A higher risk of coronary heart disease is associated with long-term use of sulfonylureas among women with diabetes, according to recent study findings published in Diabetes Care.
In the study, researchers evaluated 4,902 women with type 2 diabetes who responded to a supplemental questionnaire in 2000 and 2005 as part of the Nurses’ Health Study cohort to determine the association between sulfonylurea use and the risk of cardiovascular disease. The study’s follow-up extended to June 30, 2010. At baseline and throughout the study period, participants self-reported on their use of sulfonylureas and other medications.
The researchers found that 339 incident cases occurred during the course of the study; these consisted of 191 cases of coronary heart disease (CHD) and 148 strokes.
The risk of CHD was significantly higher with longer duration of sulfonylurea use (P=.002).
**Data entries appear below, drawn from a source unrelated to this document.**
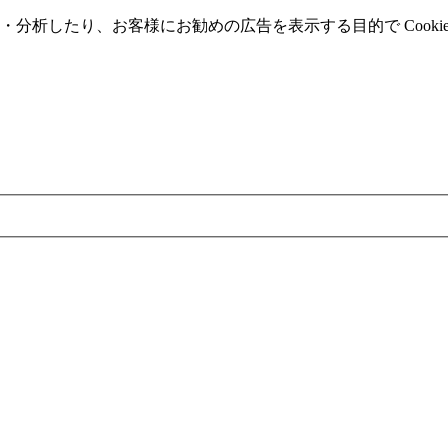
分析したり、お客様にお勧めの広告を表⽰する⽬的で Cooki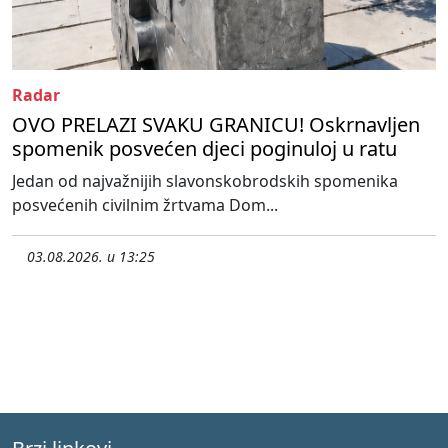
Radar
OVO PRELAZI SVAKU GRANICU! Oskrnavljen
spomenik posvećen djeci poginuloj u ratu
Jedan od najvažnijih slavonskobrodskih spomenika
posvećenih civilnim žrtvama Dom...
03.08.2026. u 13:25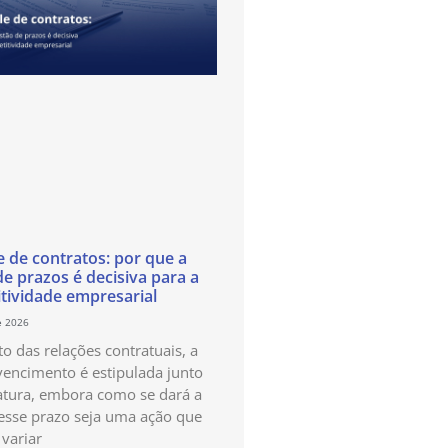
e de contratos: por que a
de prazos é decisiva para a
tividade empresarial
e 2026
o das relações contratuais, a
vencimento é estipulada junto
atura, embora como se dará a
esse prazo seja uma ação que
variar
Compared with nonusers, participants who used sulfonylureas for 1 to 5 years had RRs for CHD of 1.24 (95% CI, 0.85-1.81), while those who used sulfonylureas for 6 to 10 years had RRs of 1.51 (95% CI, 0.94-2.32), and those who used sulfonylureas for >10 years had RRs of 2.15 (95% CI, 1.31-3.54).
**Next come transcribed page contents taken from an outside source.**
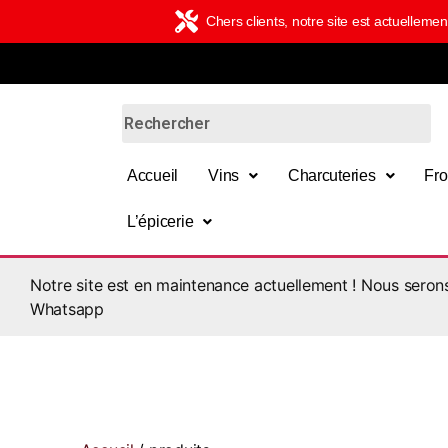
Chers clients, notre site est actuelle
Accueil
Vins
Charcuteries
Fr
L’épicerie
Notre site est en maintenance actuellement ! Nous sero
Whatsapp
A combination of metformin and sulfonylurea had an RR for CHD of 3.28 (1.31-8.17) compared to metformin monotherapy.
No significant association was found between the use of sulfonylureas and stroke risk.
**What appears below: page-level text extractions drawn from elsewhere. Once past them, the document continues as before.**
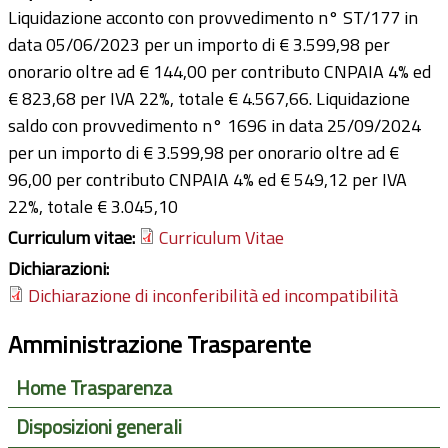
Liquidazione acconto con provvedimento n° ST/177 in
data 05/06/2023 per un importo di € 3.599,98 per
onorario oltre ad € 144,00 per contributo CNPAIA 4% ed
€ 823,68 per IVA 22%, totale € 4.567,66. Liquidazione
saldo con provvedimento n° 1696 in data 25/09/2024
per un importo di € 3.599,98 per onorario oltre ad €
96,00 per contributo CNPAIA 4% ed € 549,12 per IVA
22%, totale € 3.045,10
Curriculum vitae:
Curriculum Vitae
Dichiarazioni:
Dichiarazione di inconferibilità ed incompatibilità
Amministrazione Trasparente
Home Trasparenza
Disposizioni generali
“In conclusion, our study suggest that a longer duration of sulfonylurea therapy was associated with a higher risk of CHD, and the combination therapy of metformin and sulfonylurea was associated with an increased CHD risk compared with metformin monotherapy or sulfonylurea monotherapy,” the researchers wrote. “Further prospective studies are warranted to replicate our findings.”
Disclosure: The study was partly funded by Merck. Two researchers report financial ties with Merck.